Rep: Eva Rianti/ Red: Satria K Yudha
Petugas menempelkan tanda pengawasan pada barang bukti pakaian bekas saat ekspose hasil pengawasan barang impor tidak sesuai ketentuan oleh Kementerian Perdagangan di Bojongsoang, Kabupaten Bandung, Jawa Barat, Selasa (19/8/2025). Kementerian Perdagangan bersama Badan Intelijen Negara (BIN) dan Badan Intelijen Strategis (BAIS) TNI mengungkap serta mengamankan sebanyak 19.391 bal pakaian bekas impor (Balpres) yang berasal dari Korea Selatan, Jepang dan China senilai total Rp112,35 miliar yang diamankan dari 11 gudang di wilayah Bandung dan Cimahi.
Foto: ANTARA FOTO/Abdan Syakura
Petugas menempelkan tanda pengawasan pada barang bukti pakaian bekas saat ekspose hasil pengawasan barang impor tidak sesuai ketentuan oleh Kementerian Perdagangan di Bojongsoang, Kabupaten Bandung, Jawa Barat, Selasa (19/8/2025). Kementerian Perdagangan bersama Badan Intelijen Negara (BIN) dan Badan Intelijen Strategis (BAIS) TNI mengungkap serta mengamankan sebanyak 19.391 bal pakaian bekas impor (Balpres) yang berasal dari Korea Selatan, Jepang dan China senilai total Rp112,35 miliar yang diamankan dari 11 gudang di wilayah Bandung dan Cimahi.

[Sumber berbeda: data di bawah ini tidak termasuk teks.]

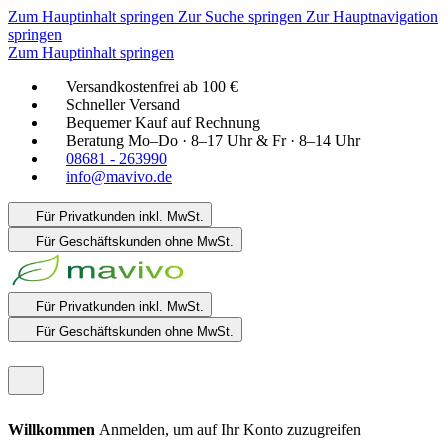
Zum Hauptinhalt springen
Zur Suche springen
Zur Hauptnavigation
springen
Zum Hauptinhalt springen
Versandkostenfrei ab 100 €
Schneller Versand
Bequemer Kauf auf Rechnung
Beratung Mo–Do · 8–17 Uhr & Fr · 8–14 Uhr
08681 - 263990
info@mavivo.de
Für Privatkunden
inkl. MwSt.
Für Geschäftskunden
ohne MwSt.
Für Privatkunden
inkl. MwSt.
Für Geschäftskunden
ohne MwSt.
Willkommen
Anmelden, um auf Ihr Konto zuzugreifen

REPUBLIKA.CO.ID, JAKARTA — Rencana Menteri Keuangan Purbaya Yudhi Sadewa untuk menindak tegas praktik impor ilegal pakaian bekas atau thrifting mendapat sambutan positif dari kalangan pengusaha tekstil. Mereka menilai langkah tersebut sebagai sinyal kuat pemerintah dalam memperbaiki sistem perdagangan dan penegakan hukum yang selama ini lemah.

“Terkait dengan larangan pakaian impor, kita harus apresiasi bahwa Pak Purbaya memang mau memberantas ini. Sebenarnya pakaian bekas ini masalah lama, mungkin 10—15 tahun yang lalu juga kita hadapi, hanya saja penegakan hukumnya belum jalan,” ujar Sekretaris Jenderal Asosiasi Produsen Serat dan Benang Filamen Indonesia (APSyFI), Farhan Aqil Syauqi, saat dihubungi Republika, Selasa (28/10/2025).

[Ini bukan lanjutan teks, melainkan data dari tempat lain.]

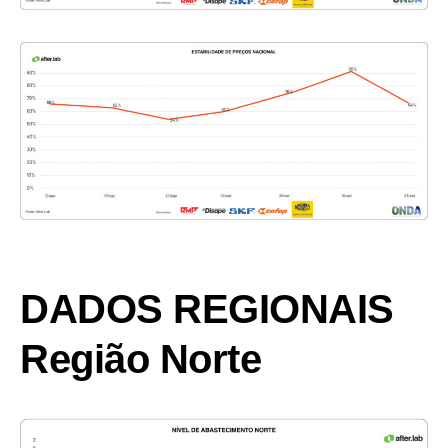
DADOS REGIONAIS
Região Norte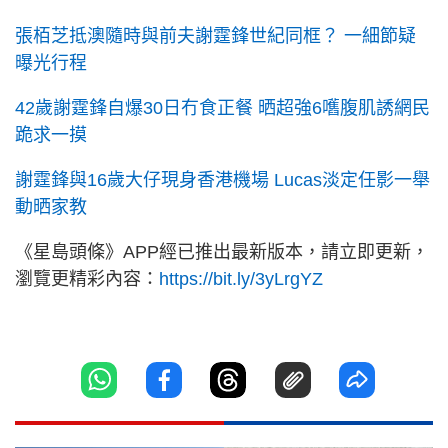
張栢芝抵澳隨時與前夫謝霆鋒世紀同框？ 一細節疑
曝光行程
42歲謝霆鋒自爆30日冇食正餐 晒超強6嚿腹肌誘網民
跪求一摸
謝霆鋒與16歲大仔現身香港機場 Lucas淡定任影一舉
動晒家教
《星島頭條》APP經已推出最新版本，請立即更新，
瀏覽更精彩內容：
https://bit.ly/3yLrgYZ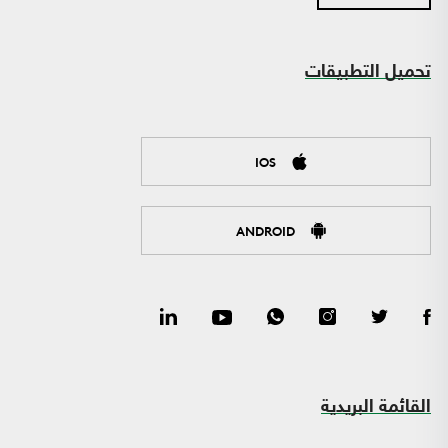
تحميل التطبيقات
IOS
ANDROID
القائمة البريدية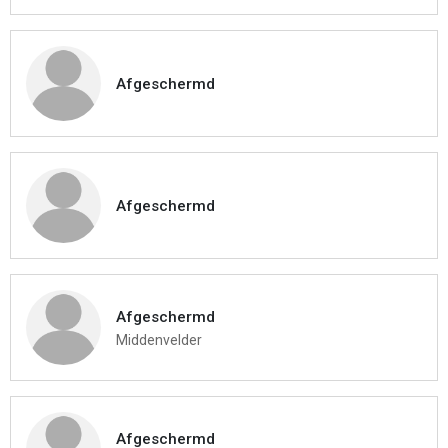
Afgeschermd
Afgeschermd
Afgeschermd
Middenvelder
Afgeschermd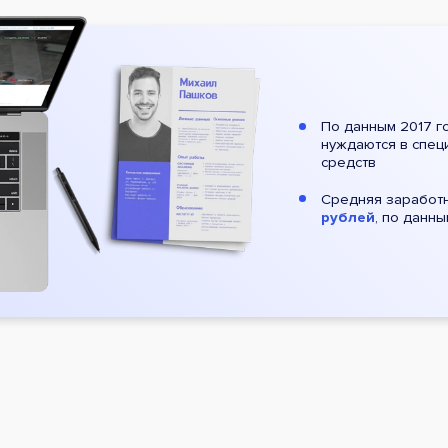
По данным 2017 г
нуждаются в спец
средств
Средняя заработн
рублей
, по данн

Tidak ada kode iklan yang tersedia.
Baca Juga

Farhan menilai rencana tersebut sebagai langkah positif untuk memperkuat industri tekstil dalam negeri. Menurutnya, rantai produksi di Indonesia sebenarnya sudah cukup kuat untuk memenuhi kebutuhan pasar lokal tanpa harus bergantung pada pakaian bekas impor.

“Kami memandang ini positif karena secara rantai produksi kita sudah mampu untuk memproduksi di lokal,” katanya.

Ia menambahkan, kebijakan tersebut menjadi angin segar bagi pelaku industri yang selama ini dirugikan oleh maraknya pakaian bekas impor ilegal. Padahal, sudah ada aturan yang melarang peredaran barang tersebut, antara lain melalui Peraturan Menteri Perdagangan.

“Jadi memang ada kebocoran di Bea Cukai terutama. Nah ini Pak Purbaya dan Pak Direktur Jenderal Bea Cukai, Pak Djaka, ingin ada perubahan. Jadi kita sambut baik,” tegas Farhan.

Selain menekan impor ilegal, Farhan menilai kebijakan ini juga dapat memberikan dampak ekonomi luas bagi industri tekstil nasional, mulai dari penyerapan tenaga kerja baru hingga peningkatan penerimaan pajak negara.

“Larangan ini tentu akan bisa menimbulkan efek berganda ke depannya,” ujarnya.

Namun, ia mengingatkan pemerintah agar konsisten dalam implementasi kebijakan tersebut. Farhan menekankan pentingnya pembenahan sistem impor, khususnya praktik impor borongan yang kerap menjadi celah masuknya barang ilegal.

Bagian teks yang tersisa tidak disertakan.